Review your monthly expenses and make copies of your recurring bills. This helps you create a budget and provides proof of your standard of living. Make sure you remember to include bills that only come periodically, such as car insurance that comes due every six months or property taxes that you only pay yearly. Don't forget to average these out and set something aside for them in your budget every month.

Create a budget based upon your expenses. If you left your financial life in your spouse's hands during marriage, you will need to learn what it costs for you to live. Come up with a figure that you require each month to keep your bills current through the divorce proceedings. This will help you live within your means. You may have to cut some expenses from your budget, since you and your ex will probably be maintaining two households.

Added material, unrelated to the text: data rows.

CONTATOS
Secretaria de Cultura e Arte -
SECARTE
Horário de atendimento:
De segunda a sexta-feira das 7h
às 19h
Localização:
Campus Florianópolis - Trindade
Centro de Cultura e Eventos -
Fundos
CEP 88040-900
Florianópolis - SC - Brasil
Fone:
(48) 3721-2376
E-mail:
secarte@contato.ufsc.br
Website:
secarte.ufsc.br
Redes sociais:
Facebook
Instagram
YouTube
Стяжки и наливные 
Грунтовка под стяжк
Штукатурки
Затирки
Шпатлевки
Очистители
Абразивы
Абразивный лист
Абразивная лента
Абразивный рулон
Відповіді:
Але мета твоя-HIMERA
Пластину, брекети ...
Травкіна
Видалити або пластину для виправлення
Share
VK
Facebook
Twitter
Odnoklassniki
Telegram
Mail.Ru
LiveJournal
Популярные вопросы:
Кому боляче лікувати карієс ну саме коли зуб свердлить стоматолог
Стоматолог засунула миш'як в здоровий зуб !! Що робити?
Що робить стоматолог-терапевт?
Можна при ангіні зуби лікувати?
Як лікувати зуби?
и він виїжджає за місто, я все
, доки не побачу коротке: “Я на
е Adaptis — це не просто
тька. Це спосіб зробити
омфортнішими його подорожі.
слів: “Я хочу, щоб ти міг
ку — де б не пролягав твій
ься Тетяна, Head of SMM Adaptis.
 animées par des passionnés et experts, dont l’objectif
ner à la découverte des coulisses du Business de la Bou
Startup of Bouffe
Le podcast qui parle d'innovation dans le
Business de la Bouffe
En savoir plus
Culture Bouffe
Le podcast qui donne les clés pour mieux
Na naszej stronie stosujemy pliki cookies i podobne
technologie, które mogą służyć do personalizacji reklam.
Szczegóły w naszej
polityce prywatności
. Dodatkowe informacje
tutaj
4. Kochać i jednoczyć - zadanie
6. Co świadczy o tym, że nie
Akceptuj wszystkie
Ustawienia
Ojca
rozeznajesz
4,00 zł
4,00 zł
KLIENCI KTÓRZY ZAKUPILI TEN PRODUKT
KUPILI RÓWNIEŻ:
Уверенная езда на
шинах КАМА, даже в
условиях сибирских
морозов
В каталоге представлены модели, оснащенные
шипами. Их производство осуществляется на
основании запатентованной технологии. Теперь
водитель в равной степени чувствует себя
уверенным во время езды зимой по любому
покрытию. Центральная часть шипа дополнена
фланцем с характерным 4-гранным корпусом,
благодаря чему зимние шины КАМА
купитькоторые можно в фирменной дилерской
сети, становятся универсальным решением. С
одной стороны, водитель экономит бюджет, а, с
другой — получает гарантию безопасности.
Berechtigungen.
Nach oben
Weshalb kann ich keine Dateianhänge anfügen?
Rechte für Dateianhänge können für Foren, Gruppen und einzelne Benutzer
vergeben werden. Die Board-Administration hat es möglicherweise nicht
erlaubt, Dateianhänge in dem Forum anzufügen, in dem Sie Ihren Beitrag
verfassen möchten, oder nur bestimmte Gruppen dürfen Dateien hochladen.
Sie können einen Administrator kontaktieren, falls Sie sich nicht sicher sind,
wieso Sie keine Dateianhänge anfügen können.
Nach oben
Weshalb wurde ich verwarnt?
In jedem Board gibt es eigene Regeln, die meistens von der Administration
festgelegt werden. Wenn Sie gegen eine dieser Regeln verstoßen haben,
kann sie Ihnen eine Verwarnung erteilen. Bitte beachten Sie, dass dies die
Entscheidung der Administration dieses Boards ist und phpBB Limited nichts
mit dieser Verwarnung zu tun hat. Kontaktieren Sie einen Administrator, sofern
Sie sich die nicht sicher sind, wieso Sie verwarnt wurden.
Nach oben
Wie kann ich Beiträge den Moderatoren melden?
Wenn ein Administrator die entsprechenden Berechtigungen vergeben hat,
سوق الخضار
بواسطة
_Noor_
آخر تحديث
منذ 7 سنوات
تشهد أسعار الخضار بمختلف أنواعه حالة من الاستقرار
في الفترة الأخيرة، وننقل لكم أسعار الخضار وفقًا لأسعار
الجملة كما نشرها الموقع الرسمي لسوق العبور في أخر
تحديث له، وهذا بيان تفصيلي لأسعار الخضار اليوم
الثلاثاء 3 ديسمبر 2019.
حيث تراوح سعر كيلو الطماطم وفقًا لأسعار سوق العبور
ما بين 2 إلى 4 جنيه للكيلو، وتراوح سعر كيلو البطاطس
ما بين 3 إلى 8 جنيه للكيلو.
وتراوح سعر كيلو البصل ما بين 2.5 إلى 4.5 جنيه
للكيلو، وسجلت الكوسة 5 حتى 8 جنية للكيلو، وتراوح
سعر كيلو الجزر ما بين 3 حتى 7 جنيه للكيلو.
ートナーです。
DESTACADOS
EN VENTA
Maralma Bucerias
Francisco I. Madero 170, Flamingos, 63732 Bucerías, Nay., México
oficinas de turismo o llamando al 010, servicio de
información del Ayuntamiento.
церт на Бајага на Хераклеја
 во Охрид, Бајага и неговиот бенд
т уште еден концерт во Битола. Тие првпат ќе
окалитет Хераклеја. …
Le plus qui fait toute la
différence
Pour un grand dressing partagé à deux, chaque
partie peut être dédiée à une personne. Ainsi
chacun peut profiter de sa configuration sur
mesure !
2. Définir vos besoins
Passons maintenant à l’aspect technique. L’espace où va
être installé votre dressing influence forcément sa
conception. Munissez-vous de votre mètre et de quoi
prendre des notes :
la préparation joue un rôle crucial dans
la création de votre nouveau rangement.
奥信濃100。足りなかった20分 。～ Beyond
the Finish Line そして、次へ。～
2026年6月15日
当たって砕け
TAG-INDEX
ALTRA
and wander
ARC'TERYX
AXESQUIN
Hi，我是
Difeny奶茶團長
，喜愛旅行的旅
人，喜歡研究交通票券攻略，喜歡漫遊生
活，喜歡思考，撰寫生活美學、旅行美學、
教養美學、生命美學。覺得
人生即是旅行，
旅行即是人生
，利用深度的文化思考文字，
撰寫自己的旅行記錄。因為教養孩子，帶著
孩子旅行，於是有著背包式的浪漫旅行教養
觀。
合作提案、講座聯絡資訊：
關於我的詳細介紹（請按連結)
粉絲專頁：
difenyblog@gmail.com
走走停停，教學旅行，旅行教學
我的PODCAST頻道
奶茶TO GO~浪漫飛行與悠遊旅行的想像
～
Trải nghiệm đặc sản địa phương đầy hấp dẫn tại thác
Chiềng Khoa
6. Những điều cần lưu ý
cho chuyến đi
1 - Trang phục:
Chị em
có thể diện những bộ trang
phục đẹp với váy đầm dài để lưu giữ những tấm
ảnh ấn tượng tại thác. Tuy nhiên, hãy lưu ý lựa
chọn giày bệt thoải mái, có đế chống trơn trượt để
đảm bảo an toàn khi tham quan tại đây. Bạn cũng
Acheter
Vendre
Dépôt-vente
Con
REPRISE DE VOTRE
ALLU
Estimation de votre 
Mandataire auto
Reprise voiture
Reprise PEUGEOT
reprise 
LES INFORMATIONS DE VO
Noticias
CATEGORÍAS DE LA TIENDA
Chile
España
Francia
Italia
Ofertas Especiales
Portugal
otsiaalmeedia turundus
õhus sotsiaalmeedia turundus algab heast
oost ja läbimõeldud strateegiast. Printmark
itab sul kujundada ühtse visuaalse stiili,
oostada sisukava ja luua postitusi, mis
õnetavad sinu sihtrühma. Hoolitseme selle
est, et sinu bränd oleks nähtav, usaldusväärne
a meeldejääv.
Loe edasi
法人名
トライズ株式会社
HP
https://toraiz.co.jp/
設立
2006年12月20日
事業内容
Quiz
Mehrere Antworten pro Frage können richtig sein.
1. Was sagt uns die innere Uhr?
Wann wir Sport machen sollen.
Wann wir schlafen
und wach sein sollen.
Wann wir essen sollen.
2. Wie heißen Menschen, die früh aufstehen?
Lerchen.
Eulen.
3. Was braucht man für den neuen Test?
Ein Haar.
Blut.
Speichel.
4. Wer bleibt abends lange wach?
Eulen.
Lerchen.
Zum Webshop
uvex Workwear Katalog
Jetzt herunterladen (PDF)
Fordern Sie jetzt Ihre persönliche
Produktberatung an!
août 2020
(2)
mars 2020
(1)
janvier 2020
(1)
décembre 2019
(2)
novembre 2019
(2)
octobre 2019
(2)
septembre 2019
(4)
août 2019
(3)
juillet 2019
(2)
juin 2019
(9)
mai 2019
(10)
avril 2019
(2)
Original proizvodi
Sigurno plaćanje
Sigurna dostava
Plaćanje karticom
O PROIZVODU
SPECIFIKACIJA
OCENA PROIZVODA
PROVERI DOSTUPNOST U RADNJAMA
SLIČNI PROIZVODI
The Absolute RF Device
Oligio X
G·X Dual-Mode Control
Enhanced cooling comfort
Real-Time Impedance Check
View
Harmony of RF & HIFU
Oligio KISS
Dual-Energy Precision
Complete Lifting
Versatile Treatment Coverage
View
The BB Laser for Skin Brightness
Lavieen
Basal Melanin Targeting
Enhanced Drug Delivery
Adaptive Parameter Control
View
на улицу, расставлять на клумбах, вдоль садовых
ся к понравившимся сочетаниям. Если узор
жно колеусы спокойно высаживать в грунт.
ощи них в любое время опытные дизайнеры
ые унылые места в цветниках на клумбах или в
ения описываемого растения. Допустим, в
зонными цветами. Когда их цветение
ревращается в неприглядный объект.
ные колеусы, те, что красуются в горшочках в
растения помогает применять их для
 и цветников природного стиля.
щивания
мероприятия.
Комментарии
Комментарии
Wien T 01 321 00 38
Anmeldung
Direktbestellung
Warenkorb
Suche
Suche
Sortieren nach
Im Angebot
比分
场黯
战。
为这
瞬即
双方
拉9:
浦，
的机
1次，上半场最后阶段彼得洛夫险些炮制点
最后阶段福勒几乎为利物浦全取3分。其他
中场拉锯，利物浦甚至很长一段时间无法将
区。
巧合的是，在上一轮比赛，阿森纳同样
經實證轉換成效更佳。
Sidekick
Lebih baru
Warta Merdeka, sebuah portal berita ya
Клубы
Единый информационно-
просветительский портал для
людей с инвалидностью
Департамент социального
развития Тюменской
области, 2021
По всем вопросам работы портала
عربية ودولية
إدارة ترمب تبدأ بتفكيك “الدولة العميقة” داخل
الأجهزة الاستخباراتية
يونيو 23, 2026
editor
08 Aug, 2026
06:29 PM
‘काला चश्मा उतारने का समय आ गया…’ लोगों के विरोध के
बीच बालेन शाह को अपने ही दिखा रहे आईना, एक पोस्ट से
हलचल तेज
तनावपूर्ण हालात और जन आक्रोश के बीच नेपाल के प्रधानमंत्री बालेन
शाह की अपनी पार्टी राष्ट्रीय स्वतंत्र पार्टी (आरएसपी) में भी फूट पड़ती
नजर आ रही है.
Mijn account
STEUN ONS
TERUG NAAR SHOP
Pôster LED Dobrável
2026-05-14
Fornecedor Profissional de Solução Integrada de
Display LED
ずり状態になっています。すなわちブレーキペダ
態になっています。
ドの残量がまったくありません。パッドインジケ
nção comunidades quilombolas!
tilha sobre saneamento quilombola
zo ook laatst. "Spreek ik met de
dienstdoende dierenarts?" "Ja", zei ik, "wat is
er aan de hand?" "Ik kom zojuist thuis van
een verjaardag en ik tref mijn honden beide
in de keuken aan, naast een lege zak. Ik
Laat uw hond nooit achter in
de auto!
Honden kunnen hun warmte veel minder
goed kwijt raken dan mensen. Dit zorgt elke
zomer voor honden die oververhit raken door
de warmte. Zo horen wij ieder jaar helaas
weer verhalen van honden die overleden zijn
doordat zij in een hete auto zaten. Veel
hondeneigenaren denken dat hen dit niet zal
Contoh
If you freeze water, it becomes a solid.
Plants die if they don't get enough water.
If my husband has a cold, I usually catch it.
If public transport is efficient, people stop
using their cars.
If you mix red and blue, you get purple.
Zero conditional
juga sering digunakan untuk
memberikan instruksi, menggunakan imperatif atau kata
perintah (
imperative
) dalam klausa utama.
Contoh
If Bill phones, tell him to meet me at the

Consider filing an action for spousal support to help you maintain the standard of living to which you became accustomed during your marriage. Although the law on spousal support varies from state to state, a dependent spouse can sometimes recover an award of support from the other spouse upon satisfying certain state-specific factors. Your petition may request both temporary spousal support -- sometimes called "post-separation support" or "alimony pendent lite" -- and permanent alimony.

Negotiate which party will pay each bill. Who pays what and how much depends on your personal situation, including your incomes, debts, prior support obligations and possession of the marital home. If one of you is moving out of the marital residence and the other is remaining, you will need to decide if the higher earning party will contribute to maintaining that home until the divorce is final. Typically, each party pays their own household and living expenses if income permits.

Create your own checking and savings accounts and close any joint accounts as soon as possible. You need to protect yourself and establish your own separate credit from your ex. This includes having money in your own separate account that is not available to your ex. Remember that your amicable separation may not always remain friendly.


Spousal support claims are frequently extinguished if not presented in a timely manner. Consult with a licensed attorney to learn your rights prior to making any lasting decisions.